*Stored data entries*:
Segment Open
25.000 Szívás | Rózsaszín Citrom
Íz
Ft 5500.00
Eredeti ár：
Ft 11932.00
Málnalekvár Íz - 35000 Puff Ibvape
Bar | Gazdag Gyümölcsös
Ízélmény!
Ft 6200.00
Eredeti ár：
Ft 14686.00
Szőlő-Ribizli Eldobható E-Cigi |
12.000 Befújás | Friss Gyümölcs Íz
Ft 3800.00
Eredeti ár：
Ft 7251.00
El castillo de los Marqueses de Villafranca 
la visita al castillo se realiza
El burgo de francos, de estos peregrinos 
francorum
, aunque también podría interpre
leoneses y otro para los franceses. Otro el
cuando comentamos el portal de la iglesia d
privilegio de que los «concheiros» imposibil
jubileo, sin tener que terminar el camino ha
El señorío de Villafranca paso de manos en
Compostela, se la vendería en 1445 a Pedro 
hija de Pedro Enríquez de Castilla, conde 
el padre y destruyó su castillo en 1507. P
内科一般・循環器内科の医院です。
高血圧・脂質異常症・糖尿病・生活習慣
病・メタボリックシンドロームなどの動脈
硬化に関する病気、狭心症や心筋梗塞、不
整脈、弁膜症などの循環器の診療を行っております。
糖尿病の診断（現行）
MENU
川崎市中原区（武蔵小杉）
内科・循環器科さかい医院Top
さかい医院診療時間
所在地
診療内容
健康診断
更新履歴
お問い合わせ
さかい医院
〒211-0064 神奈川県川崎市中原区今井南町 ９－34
Segment Closed
Segment Open
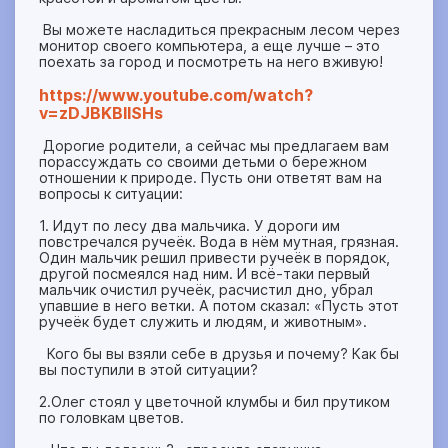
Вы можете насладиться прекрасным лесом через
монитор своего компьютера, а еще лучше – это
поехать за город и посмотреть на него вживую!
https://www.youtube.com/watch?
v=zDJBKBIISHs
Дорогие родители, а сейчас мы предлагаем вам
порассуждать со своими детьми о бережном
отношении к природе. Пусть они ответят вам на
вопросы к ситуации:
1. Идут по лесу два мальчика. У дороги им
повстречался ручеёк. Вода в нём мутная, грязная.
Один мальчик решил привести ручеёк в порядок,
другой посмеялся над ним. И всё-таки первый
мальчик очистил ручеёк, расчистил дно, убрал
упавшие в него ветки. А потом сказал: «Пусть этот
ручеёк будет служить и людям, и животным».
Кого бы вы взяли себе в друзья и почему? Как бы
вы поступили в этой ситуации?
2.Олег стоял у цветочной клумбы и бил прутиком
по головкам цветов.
Segment Closed
*EXERCISE OBJECTIVE*: The lines to return are those in the entries above that include "Пусть".

*TASK OUTPUT*:
отношении к природе. Пусть они ответят вам на
упавшие в него ветки. А потом сказал: «Пусть этот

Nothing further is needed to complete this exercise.